The situation made it difficult for Mr Webair to hold down a job, but he always managed to spend time by her side.
“I never regretted it. I believe that, because of my support for her, God saved me from bigger troubles.”
Ms Abdulla spent years in hospitals in the UAE, moving from place to place because of insurance constraints. In April 2017, the Crown Prince Court heard about her story and gave the family a grant for a comprehensive multidisciplinary programme in Germany.
“We did not even ask for the grant. I am grateful to Sheikh Mohamed [bin Zayed, Crown Prince of Abu Dhabi] for that. Our leaders are always supportive in such situations and we are thankful for it.”
In Germany, Ms Abdulla had surgery to treat weakened limb muscles. Doctors at Schoen Clinic in Bad Aibling, about 50 kilometres south-east of Munich, prioritised physical therapy and controlling her epilepsy.

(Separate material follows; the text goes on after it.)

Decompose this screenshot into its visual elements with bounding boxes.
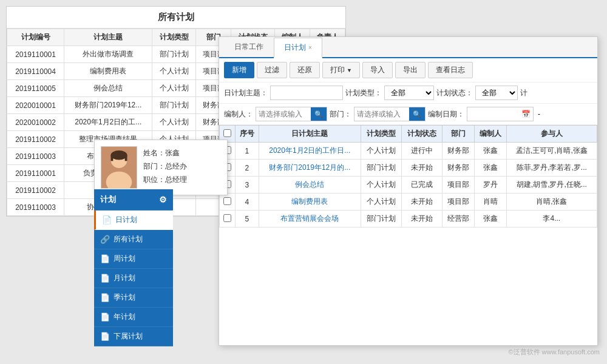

Dr Ahmad Ryll, Ms Abdulla’s neurologist in Germany, said: “Our primary goal was to grant her fragile consciousness the opportunity to develop and prosper in a healthy body, like a delicate plant that needs good soil to grow.”
She seemed to gain awareness of the people around her.
Mr Webair said: “I told the doctors I was expecting her to start talking again and they told me ‘you are running wild with your imagination. We are only doing rehabilitation to fix her quality of life’.”
Last June, during Ms Abdulla’s final week in Germany, the unexpected happened.
“There was a misunderstanding in the hospital room and she sensed I was at risk, which caused her a shock,” Mr Webair said. He had been involved in an argument at his mother’s bedside when she began to stir.
“She was making strange sounds and I kept calling the doctors to examine her,” Mr Webair said. “They said everything was normal.
“Then, three days later, I woke up to the sound of someone calling my name.
“It was her. She was calling my name. I was flying with joy. For years I have dreamt of this moment, and my name was the first word she said.”
Ms Abdulla called her siblings’ names “and everybody who she expected to be around her. When she was screaming it was like she was reliving the accident and then woke up.”
Over time, Ms Abdulla became more responsive.
“Now she can tell us where she is feeling pain, and I can have conversations with her if she is interested in the topic,” Mr Webair said. “She sometimes wakes me up to recite prayers with her. She would give me the topic and once I start with the prayer she continues the lines.”
Ms Abdulla continues to receive treatment in Abu Dhabi.
A report from Mafraq Hospital last month stated that she is “currently able to communicate in a very reasonable manner, especially in familiar situations”.
“I shared her story to tell people not to lose hope on their loved ones,” Mr Webair said. “Don’t consider them dead when they are in such a state.
“All those years, the doctors told me she was a hopeless case and that there was no point of the treatment I was seeking for her, but whenever in doubt I put myself in her place and did whatever I could to improve her condition.”